Originally Posted by
Chevlion42
Thank you for posting this. I think your method might address a concern I've been researching and trying to figure out for months.
I'm building an Access 2000 file format database for a membership organization which is beginning a mentoring program (I started building it in Access 2003 but my office upgraded to Office 2007 a few months ago). The 3 key tables are Mentees (people requesting mentors), Mentors (people wanting to be mentors), and Mentoring Categories (subjects for which mentoring is available). What I've built so far is suitable for keeping track of the two groups of people and maintaining the list of mentoring categories. However, I also want to be able to search the mentors table and pull up possible matches for new mentees. Ideally, that search would also generate a report of any matches made.
The fact that your example creates a separate table where the search results are stored leads me to believe that it could be adapted to my database. Do you agree?

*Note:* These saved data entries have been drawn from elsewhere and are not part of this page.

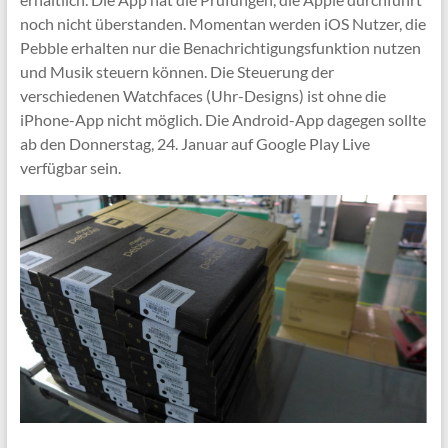
noch nicht überstanden. Momentan werden iOS Nutzer, die
Pebble erhalten nur die Benachrichtigungsfunktion nutzen
und Musik steuern können. Die Steuerung der
verschiedenen Watchfaces (Uhr-Designs) ist ohne die
iPhone-App nicht möglich. Die Android-App dagegen sollte
ab den Donnerstag, 24. Januar auf Google Play Live
verfügbar sein.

If your method isn't appropriate for what I'm trying to accomplish, is there another method I could use?
I would appreciate any advice or direction you might be able to offer. In the 6 months that I've been working on this database, your method is the closest to the kind of searching that I have in mind that I've been able to find.
Thanks again for doing your posting.
P S: I have attached screenshots of each of the 3 tables in my question above - Mentees, Mentoring Categories, and Mentors - to my reply posting.